* What the task asks *
From the data below, tally each line that has "valls" in it, then give that tally without comment.
** Opening Provided records block **
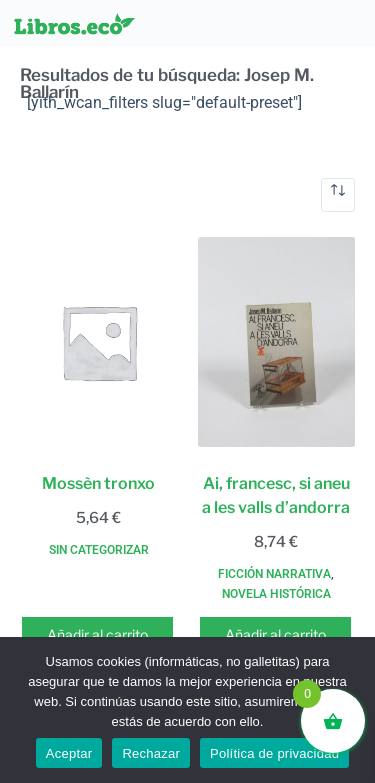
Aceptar (69, 753)
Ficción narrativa (274, 574)
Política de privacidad (274, 753)
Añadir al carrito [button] (97, 634)
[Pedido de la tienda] (338, 195)
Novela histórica (276, 594)
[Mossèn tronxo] (99, 342)
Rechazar (151, 753)
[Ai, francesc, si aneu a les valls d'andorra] (277, 342)
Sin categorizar (99, 550)
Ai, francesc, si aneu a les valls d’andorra (276, 495)
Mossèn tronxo (98, 483)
** Closing Provided records block **
* Answer *
2